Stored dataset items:
Start of Block
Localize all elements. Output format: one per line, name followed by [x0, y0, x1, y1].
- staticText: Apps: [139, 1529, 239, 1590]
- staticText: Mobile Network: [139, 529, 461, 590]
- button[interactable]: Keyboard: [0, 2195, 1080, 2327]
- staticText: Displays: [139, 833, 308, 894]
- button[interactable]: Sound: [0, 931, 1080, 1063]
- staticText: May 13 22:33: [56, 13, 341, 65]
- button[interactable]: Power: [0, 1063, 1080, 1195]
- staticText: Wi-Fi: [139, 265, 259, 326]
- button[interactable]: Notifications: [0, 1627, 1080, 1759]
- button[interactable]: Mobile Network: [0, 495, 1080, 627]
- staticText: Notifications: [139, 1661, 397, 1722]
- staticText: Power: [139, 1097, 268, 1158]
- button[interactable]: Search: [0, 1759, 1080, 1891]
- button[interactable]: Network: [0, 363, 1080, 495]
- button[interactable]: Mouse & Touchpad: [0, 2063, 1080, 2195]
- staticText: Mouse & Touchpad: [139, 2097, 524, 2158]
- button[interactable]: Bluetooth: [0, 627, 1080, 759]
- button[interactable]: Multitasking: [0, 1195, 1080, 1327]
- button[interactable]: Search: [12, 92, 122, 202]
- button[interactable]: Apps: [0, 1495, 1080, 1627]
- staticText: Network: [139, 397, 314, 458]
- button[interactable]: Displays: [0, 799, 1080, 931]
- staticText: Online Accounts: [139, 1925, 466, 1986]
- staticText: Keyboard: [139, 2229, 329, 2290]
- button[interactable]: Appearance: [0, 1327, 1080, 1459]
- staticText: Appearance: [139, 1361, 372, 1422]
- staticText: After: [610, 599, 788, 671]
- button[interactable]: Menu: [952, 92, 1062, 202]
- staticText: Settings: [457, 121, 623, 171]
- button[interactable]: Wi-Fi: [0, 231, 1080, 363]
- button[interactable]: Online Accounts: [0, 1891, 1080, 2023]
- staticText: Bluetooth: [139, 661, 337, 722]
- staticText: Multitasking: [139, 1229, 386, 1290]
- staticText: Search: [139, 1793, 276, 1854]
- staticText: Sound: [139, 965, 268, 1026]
End of Block
Please reproduce the records exactly, without leaving any out.

Localize all elements. Output format: one per line, name followed by [x0, y0, x1, y1].
- staticText: Apps: [139, 1529, 239, 1590]
- staticText: Mobile Network: [139, 529, 461, 590]
- button[interactable]: Keyboard: [0, 2195, 1080, 2327]
- staticText: Displays: [139, 833, 308, 894]
- button[interactable]: Sound: [0, 931, 1080, 1063]
- staticText: May 13 22:33: [56, 13, 341, 65]
- button[interactable]: Power: [0, 1063, 1080, 1195]
- staticText: Wi-Fi: [139, 265, 259, 326]
- button[interactable]: Notifications: [0, 1627, 1080, 1759]
- button[interactable]: Mobile Network: [0, 495, 1080, 627]
- staticText: Notifications: [139, 1661, 397, 1722]
- staticText: Power: [139, 1097, 268, 1158]
- button[interactable]: Search: [0, 1759, 1080, 1891]
- button[interactable]: Network: [0, 363, 1080, 495]
- button[interactable]: Mouse & Touchpad: [0, 2063, 1080, 2195]
- staticText: Mouse & Touchpad: [139, 2097, 524, 2158]
- button[interactable]: Bluetooth: [0, 627, 1080, 759]
- button[interactable]: Multitasking: [0, 1195, 1080, 1327]
- button[interactable]: Search: [12, 92, 122, 202]
- button[interactable]: Apps: [0, 1495, 1080, 1627]
- staticText: Network: [139, 397, 314, 458]
- button[interactable]: Displays: [0, 799, 1080, 931]
- staticText: Online Accounts: [139, 1925, 466, 1986]
- staticText: Keyboard: [139, 2229, 329, 2290]
- button[interactable]: Appearance: [0, 1327, 1080, 1459]
- staticText: Appearance: [139, 1361, 372, 1422]
- staticText: After: [610, 599, 788, 671]
- button[interactable]: Menu: [952, 92, 1062, 202]
- staticText: Settings: [457, 121, 623, 171]
- button[interactable]: Wi-Fi: [0, 231, 1080, 363]
- button[interactable]: Online Accounts: [0, 1891, 1080, 2023]
- staticText: Bluetooth: [139, 661, 337, 722]
- staticText: Multitasking: [139, 1229, 386, 1290]
- staticText: Search: [139, 1793, 276, 1854]
- staticText: Sound: [139, 965, 268, 1026]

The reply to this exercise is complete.